Copyright © 2010 Jiangu Qian et al. This is an open access article distributed under the Creative Commons Attribution License, which permits unrestricted use, distribution, and reproduction in any medium, provided the original work is properly cited.


The present study examines the non-coaxial aspects of incremental material behavior, and attempts to classify the incremental non-coaxiality that relates stress and strain increments. In the solid mechanics literature, non-coaxiality (NC) refers usually to incremental strains and stress states having different principal directions. Departing from conventional non-coaxiality, the analysis investigates the incremental non-coaxiality (INC) of linearized rate-type solids. This study uses the concept of deviatoric second-order work for examining the relations between stability and incremental non-coaxiality.
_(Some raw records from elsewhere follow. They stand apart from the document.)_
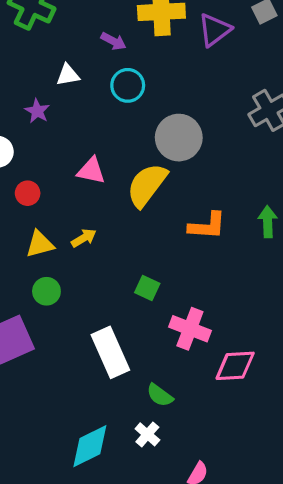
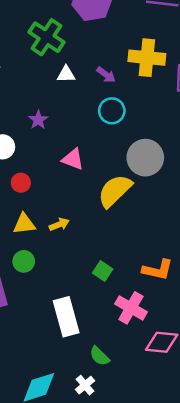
white triangle: (68, 75) -> (66, 74), moved
pink triangle: (91, 171) -> (73, 159), moved
orange L-shape: (207, 226) -> (158, 270), moved

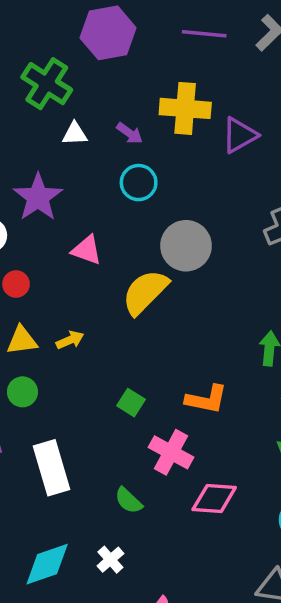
purple star: (38, 120) -> (38, 197), size x1.8
white rectangle: (66, 317) -> (52, 468), moved
green semicircle: (99, 356) -> (128, 501), moved

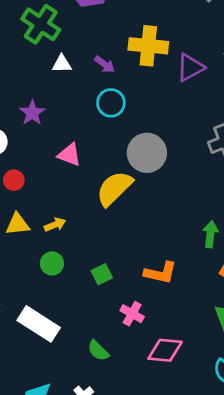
purple star: (38, 197) -> (32, 113), size x0.7
green circle: (22, 392) -> (52, 263), moved
green square: (131, 403) -> (102, 274), turned 30
pink cross: (171, 452) -> (132, 314), size x0.7
white rectangle: (52, 468) -> (39, 324), turned -42

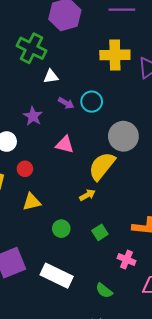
purple arrow: (105, 64) -> (66, 103), moved
yellow arrow: (55, 225) -> (87, 195), moved

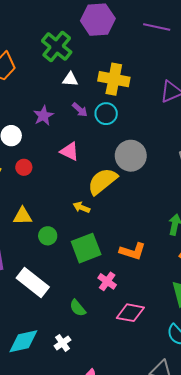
yellow cross: (115, 55) -> (114, 79), moved
yellow arrow: (87, 195) -> (82, 207), turned -140
yellow triangle: (32, 202) -> (23, 216), moved
green square: (100, 232) -> (86, 248), size x1.8

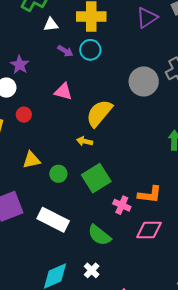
purple star: (43, 116) -> (20, 65), moved
gray circle: (131, 156) -> (144, 81), moved
orange L-shape: (133, 251) -> (150, 195), moved
green semicircle: (78, 308) -> (99, 235), size x1.4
Based on a spectral analysis of the constitutive compliance matrix, it proposes three classifications for distinguishing various degrees of incremental non-coaxiality and stability. These classifications determine the conditions for the existence of incremental coaxiality (i.e., colinearity of stress and strain increments), stability, instability, and stable-instable transition (i.e., positive, negative, or zero second-order deviatoric work). The study illustrates these classifications in the cases of generic elastic and elastoplastic constitutive models. The analysis pertains to two-dimensional cases. Additional research is required to extend the analysis from two to three dimensions.